Anobject is dropped from 320m high. Find the time of motion and velocity when it hits the ground. Assume gravity is 9.8 meters per second squires.
the height is h(t) = 320 - 4.9t^2, right?
So find t when h=0
and of course, v(t) = -9.8t
To find the time of motion and velocity when an object hits the ground after being dropped from a certain height, we can use the equations of motion. In this case, we can use the equation for vertical motion, which is given by:
s = ut + (1/2)at^2
Where:
- s is the displacement (distance) traveled by the object
- u is the initial velocity (which is zero as the object is dropped)
- t is the time taken
- a is the acceleration (which is equal to gravity, -9.8 m/s^2)

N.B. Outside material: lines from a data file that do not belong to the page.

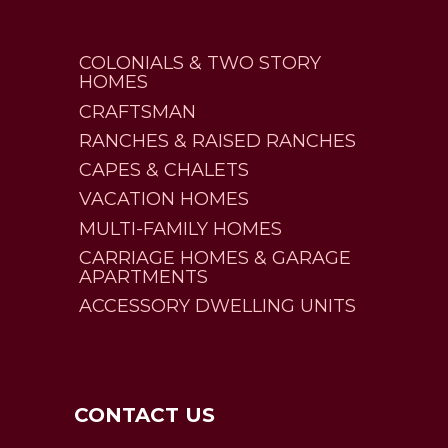
COLONIALS & TWO STORY
HOMES
CRAFTSMAN
RANCHES & RAISED RANCHES
CAPES & CHALETS
VACATION HOMES
MULTI-FAMILY HOMES
CARRIAGE HOMES & GARAGE
APARTMENTS
ACCESSORY DWELLING UNITS
CONTACT US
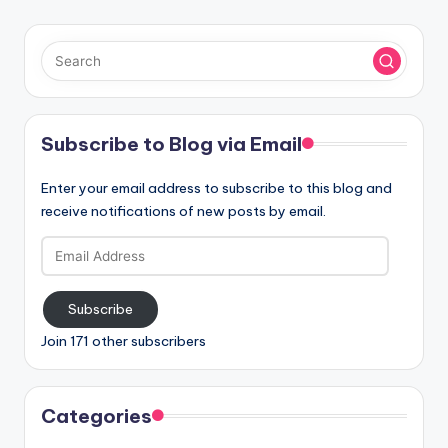
Subscribe to Blog via Email
Enter your email address to subscribe to this blog and
receive notifications of new posts by email.
Email
Address
Subscribe
Join 171 other subscribers
Categories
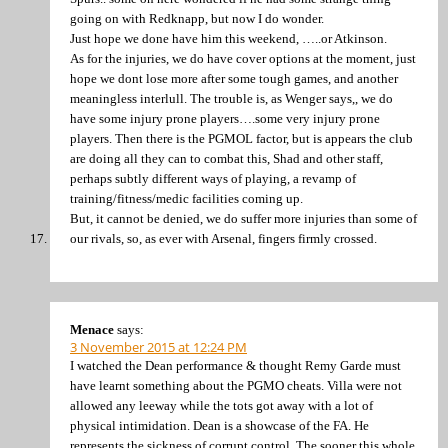
going on with Redknapp, but now I do wonder.
Just hope we done have him this weekend, …..or Atkinson.
As for the injuries, we do have cover options at the moment, just
hope we dont lose more after some tough games, and another
meaningless interlull. The trouble is, as Wenger says,, we do
have some injury prone players….some very injury prone
players. Then there is the PGMOL factor, but is appears the club
are doing all they can to combat this, Shad and other staff,
perhaps subtly different ways of playing, a revamp of
training/fitness/medic facilities coming up.
But, it cannot be denied, we do suffer more injuries than some of
our rivals, so, as ever with Arsenal, fingers firmly crossed.
Menace
says:
3 November 2015 at 12:24 PM
I watched the Dean performance & thought Remy Garde must
have learnt something about the PGMO cheats. Villa were not
allowed any leeway while the tots got away with a lot of
physical intimidation. Dean is a showcase of the FA. He
represents the sickness of corrupt control. The sooner this whole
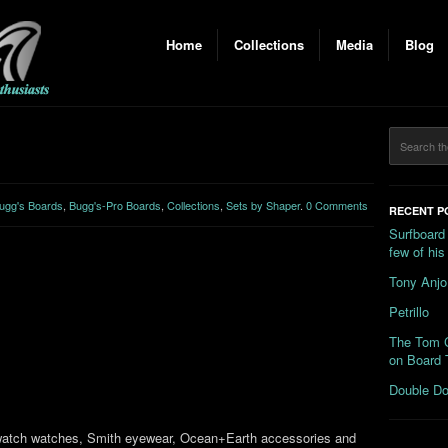
Home
Collections
Media
Blog
ugg's Boards
,
Bugg's-Pro Boards
,
Collections
,
Sets by Shaper
.
0 Comments
RECENT P
Surfboard
few of hi
Tony Anjo
Petrillo
The Tom C
on Board 
Double Do
 Swatch watches, Smith eyewear, Ocean+Earth accessories and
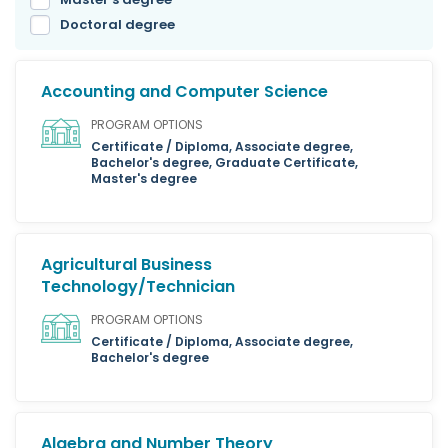
Doctoral degree
Accounting and Computer Science
PROGRAM OPTIONS
Certificate / Diploma, Associate degree,
Bachelor's degree, Graduate Certificate,
Master's degree
Agricultural Business
Technology/Technician
PROGRAM OPTIONS
Certificate / Diploma, Associate degree,
Bachelor's degree
Algebra and Number Theory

We need to find the time of motion (t) when the object hits the ground. The displacement (s) in this case is equal to 320 m, and the initial velocity (u) is zero.
Plugging these values into the equation, we get:
320 = 0*t + (1/2)*(-9.8)*t^2
Simplifying the equation, we have:
320 = -4.9*t^2
Rearranging the equation, we get:
t^2 = -320 / -4.9
t^2 = 65.3
Taking the square root of both sides, we find:
t = √(65.3)
t ≈ 8.08 seconds (rounded to two decimal places)

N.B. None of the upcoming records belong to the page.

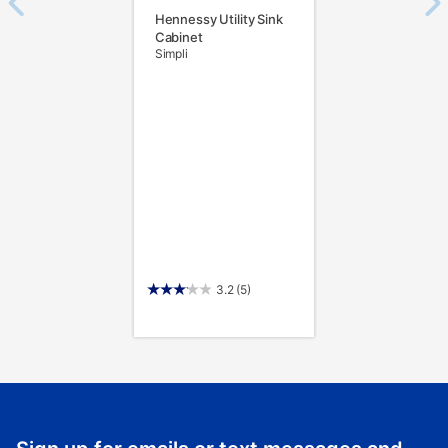
Hennessy Utility Sink
Cabinet
Simpli
3.2
(5)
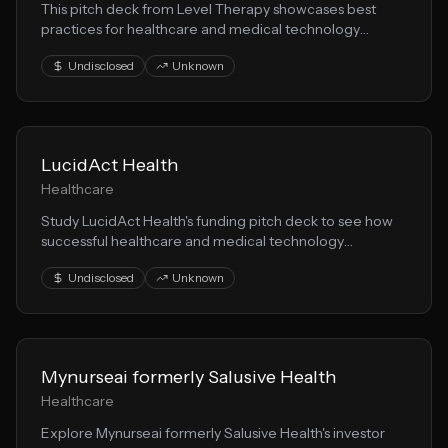
This pitch deck from Level Therapy showcases best
practices for healthcare and medical technology
startups seeking funding. Learn from their patient care
Undisclosed
Unknown
positioning and investor messaging.
LucidAct Health
Healthcare
Study LucidAct Health's funding pitch deck to see how
successful healthcare and medical technology
companies present to investors. Features insights on
Undisclosed
Unknown
healthtech market opportunities.
Mynurseai formerly Salusive Health
Healthcare
Explore Mynurseai formerly Salusive Health's investor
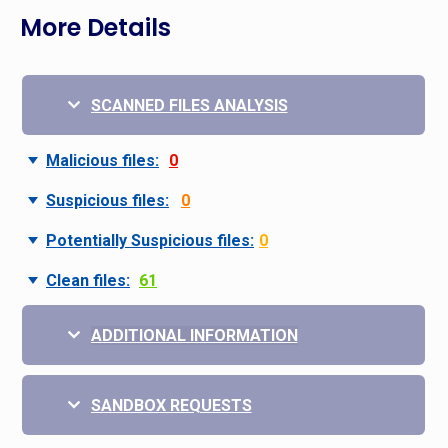
More Details
SCANNED FILES ANALYSIS
Malicious files:
0
Suspicious files:
0
Potentially Suspicious files:
0
Clean files:
61
ADDITIONAL INFORMATION
SANDBOX REQUESTS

So, the time of motion when the object hits the ground is approximately 8.08 seconds.
To find the velocity when it hits the ground, we can use the equation for velocity in vertical motion, given by:
v = u + at
Since the initial velocity (u) is zero, the equation simplifies to:
v = at
Substituting the values, we have:
v = -9.8 * 8.08
v ≈ -79.4 m/s (rounded to one decimal place)
Therefore, when the object hits the ground, its velocity would be approximately -79.4 m/s. The negative sign indicates that the velocity is directed downward.